• [Task directions]
Beginning with the line that contains "харгалзах файлыг 8", output each line below exactly through the last one, both included, and nothing else.

Record set Block Start

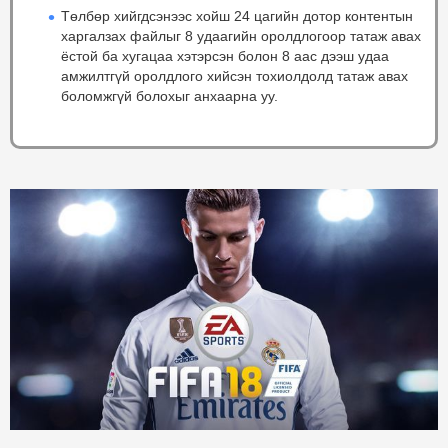
Төлбөр хийгдсэнээс хойш 24 цагийн дотор контентын
харгалзах файлыг 8 удаагийн оролдлогоор татаж авах
ёстой ба хугацаа хэтэрсэн болон 8 аас дээш удаа
амжилтгүй оролдлого хийсэн тохиолдолд татаж авах
боломжгүй болохыг анхаарна уу.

Record set Block End

• [Exercise answer]
харгалзах файлыг 8 удаагийн оролдлогоор татаж авах
ёстой ба хугацаа хэтэрсэн болон 8 аас дээш удаа
амжилтгүй оролдлого хийсэн тохиолдолд татаж авах
боломжгүй болохыг анхаарна уу.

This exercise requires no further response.